[After the ceremony. The celebration]
[Selas POV]
The ceremony ended. And then the Avari did what the Avari always did.
They celebrated like it was the last night before the end of all things.
The transition was instantaneous. One moment, three thousand people stood in sacred silence beneath a blazing tree. The next, someone produced a fiddle, someone else uncorked a barrel of berry wine, and a roar of joy went up that probably startled every deer within ten miles.
Bonfires appeared as if by magic. Food materialized on long tables built from construction planks that Temeryl would certainly miss tomorrow. Whole roasted game, river fish wrapped in clay and baked in coals, baskets of bread and dried fruit and honeycomb dripping gold.
The music hit almost immediately. Not the gentle, reverent melodies of the ceremony. Battle drums. Racing fiddles. The raw, driving rhythms that the Avari had developed on the March, music you felt in your teeth, music that grabbed your feet and moved them whether you wanted to dance or not.
And everyone danced. Warriors still in formation gear, boots stomping in the mud. Children spinning in circles until they fell down dizzy and shrieking with laughter.
Two young warriors near the river got into an argument about something, probably a girl, and settled it with a brief, enthusiastic fistfight that ended with both of them in the water and both of them laughing.

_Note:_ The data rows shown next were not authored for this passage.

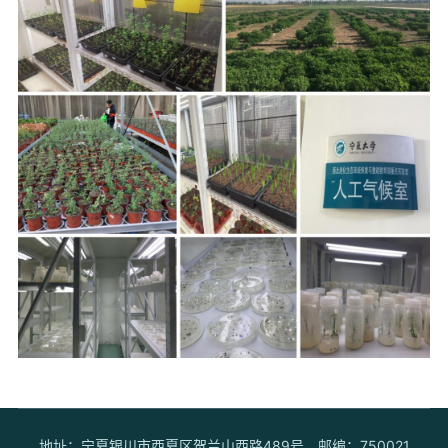
地址：宁夏银川市西夏区贺兰山西路489号
邮编：750021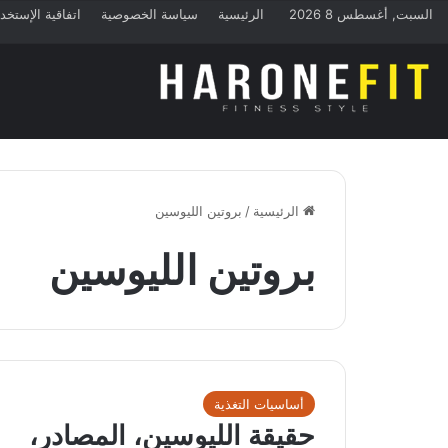
السبت, أغسطس 8 2026
الرئيسية
سياسة الخصوصية
اتفاقية الإستخد
الرئيسية
/
بروتين الليوسين
بروتين الليوسين
أساسيات التغذية
حقيقة الليوسين، المصادر،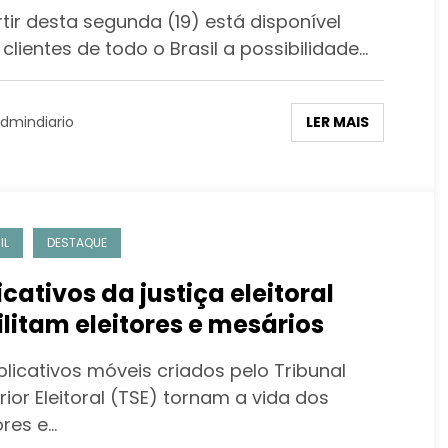
itacional por app da Caixa
tir desta segunda (19) está disponível
clientes de todo o Brasil a possibilidade…
LER MAIS
dmindiario
IL
DESTAQUE
icativos da justiça eleitoral
ilitam eleitores e mesários
plicativos móveis criados pelo Tribunal
ior Eleitoral (TSE) tornam a vida dos
ores e…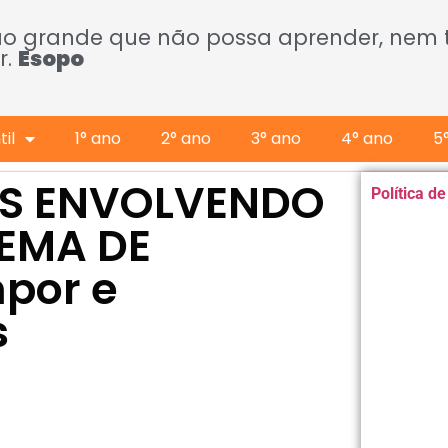
ão grande que não possa aprender, nem
r.
Esopo
il
1° ano
2° ano
3° ano
4° ano
5
ES ENVOLVENDO
Política d
TEMA DE
por e
s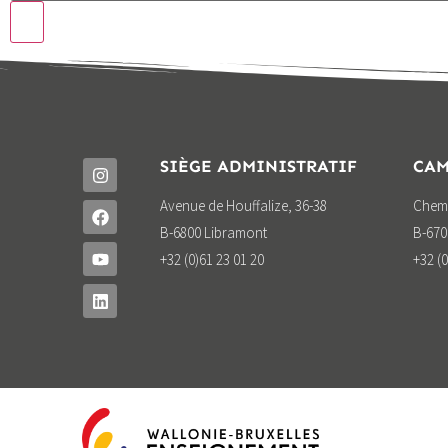
SIÈGE ADMINISTRATIF
CAM
Avenue de Houffalize, 36-38
Chemi
B-6800 Libramont
B-670
+32 (0)61 23 01 20
+32 (0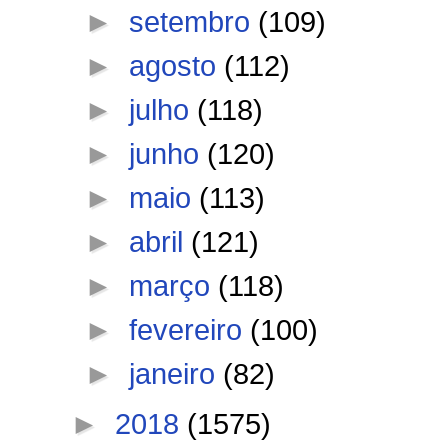
►
setembro
(109)
►
agosto
(112)
►
julho
(118)
►
junho
(120)
►
maio
(113)
►
abril
(121)
►
março
(118)
►
fevereiro
(100)
►
janeiro
(82)
►
2018
(1575)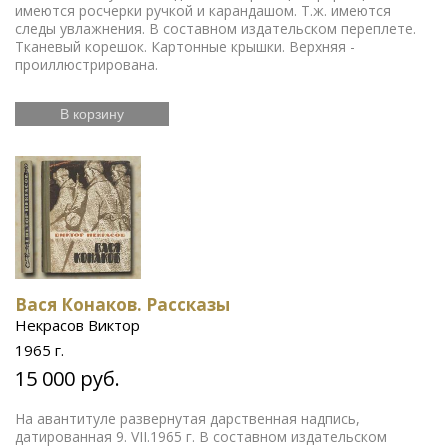
имеются росчерки ручкой и карандашом. Т.ж. имеются
следы увлажнения. В составном издательском переплете.
Тканевый корешок. Картонные крышки. Верхняя -
проиллюстрирована.
В корзину
Вася Конаков. Рассказы
Некрасов Виктор
1965 г.
15 000 руб.
На авантитуле развернутая дарственная надпись,
датированная 9. VII.1965 г. В составном издательском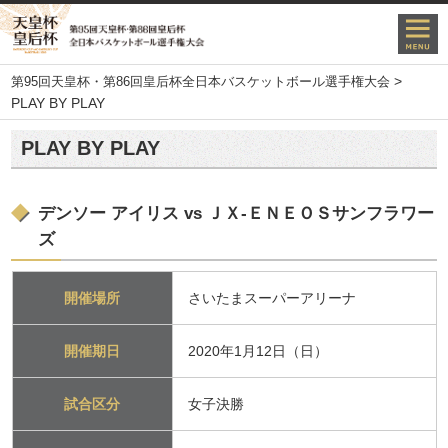
>
第95回天皇杯・第86回皇后杯全日本バスケットボール選手権大会
PLAY BY PLAY
PLAY BY PLAY
デンソー アイリス vs ＪＸ-ＥＮＥＯＳサンフラワー
ズ
開催場所
さいたまスーパーアリーナ
開催期日
2020年1月12日（日）
試合区分
女子決勝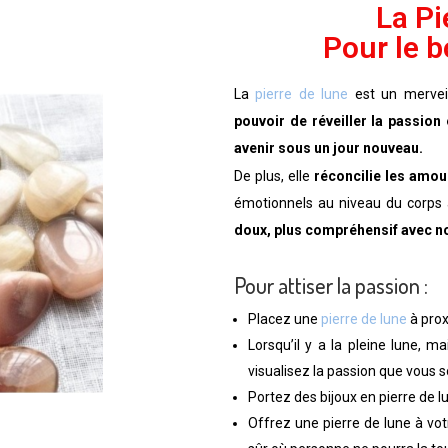
La Pi
Pour le 
La
pierre de lune
est un mervei
pouvoir de réveiller la passion
avenir sous un jour nouveau.
De plus, elle
réconcilie les amou
émotionnels au niveau du corps 
doux, plus compréhensif avec no
Pour attiser la passion :
Placez une
pierre de lune
à proxi
Lorsqu’il y a la pleine lune, 
visualisez la passion que vous s
Portez des bijoux en pierre de l
Offrez une pierre de lune à vot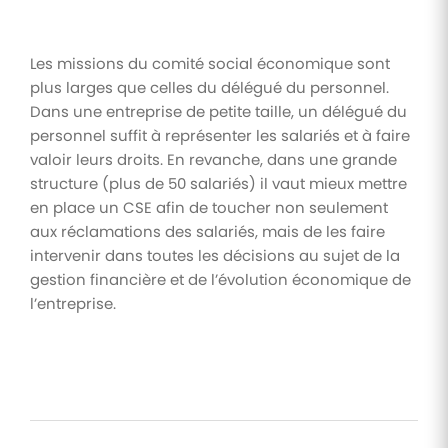
Les missions du comité social économique sont
plus larges que celles du délégué du personnel.
Dans une entreprise de petite taille, un délégué du
personnel suffit à représenter les salariés et à faire
valoir leurs droits. En revanche, dans une grande
structure (plus de 50 salariés) il vaut mieux mettre
en place un CSE afin de toucher non seulement
aux réclamations des salariés, mais de les faire
intervenir dans toutes les décisions au sujet de la
gestion financière et de l’évolution économique de
l’entreprise.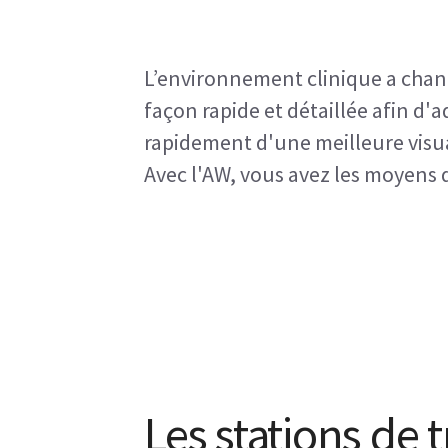
L’environnement clinique a chang
façon rapide et détaillée afin d'a
rapidement d'une meilleure visual
Avec l'AW, vous avez les moyens d
Les stations de t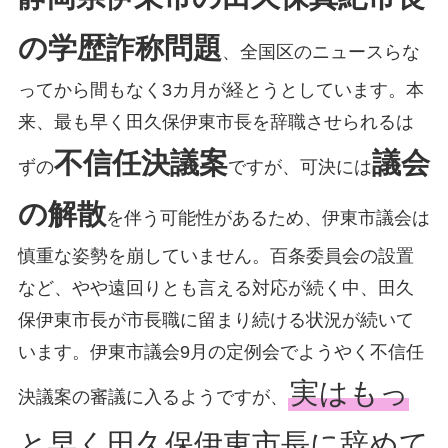
の学歴詐称問題
、全国区のニュースらな
ってから間もなく3カ月が経とうとしています。本
来、最も早く田久保伊東市長を辞職させられるは
不信任決議案
議会
ずの
ですが、可決には
の解散
を伴う可能性があるため、伊東市議会は
慎重な姿勢を崩していません。百条委員会の設置
など、やや遠回りとも言える対応が続く中、田久
保伊東市長が市長職に留まり続ける状況が続いて
います。伊東市議会9月の定例会でようやく不信任
実はもっ
決議案の審議に入るようですが、
と早く田久保伊東市長に辞めて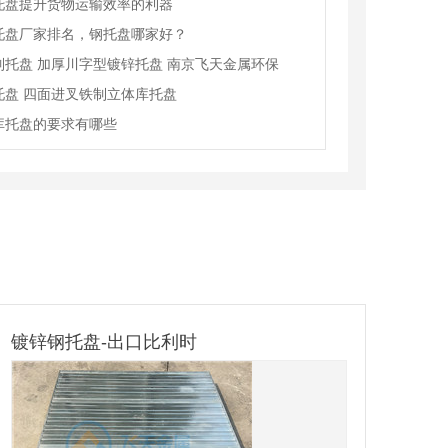
托盘提升货物运输效率的利器
托盘厂家排名，钢托盘哪家好？
制托盘 加厚川字型镀锌托盘 南京飞天金属环保
托盘 四面进叉铁制立体库托盘
库托盘的要求有哪些
南通重型货架
汽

A group of farmers started a singing competition with a group of smiths, which the farmers won decisively because smiths, it turned out, had lungs built for bellows but not for harmony.
Somewhere in the crowd, Eol was explaining the metallurgical properties of the wedding rings to anyone unfortunate enough to stand still near him, and a cluster of women had cornered Ilvëa's bridesmaids for a detailed account of every word she'd said while getting dressed.
Berry wine flowed. Conversation roared. Laughter erupted in waves from different corners of the crowd, overlapping, building, until the entire forest hummed with the sound of three thousand people being unreservedly, uncomplicated happy.
I stood in the middle of it with my wife and grinned like a fool.
Then the games began.
The first was "Hold the Light." Ilvëa and I stood palm to palm, maintaining a steady flow of Light between our hands, while our beloved friends and advisors did everything in their power to break our concentration.
Vertalas asked me a detailed question about moat drainage specifications. Yalinim dropped a live fish down the back of my leaf-shirt. I felt it flop against my spine.
Mireth leaned in close to Ilvëa and whispered something. Ilvëa turned crimson from her collarbones to her hairline.
Celestia howled like a wolf.
Grim the Younger, apparently misunderstanding the assignment, howled back from the forest edge. Then the entire pack joined in. Thirty wolves singing at the stars while three thousand Avari laughed so hard some of them had to sit down.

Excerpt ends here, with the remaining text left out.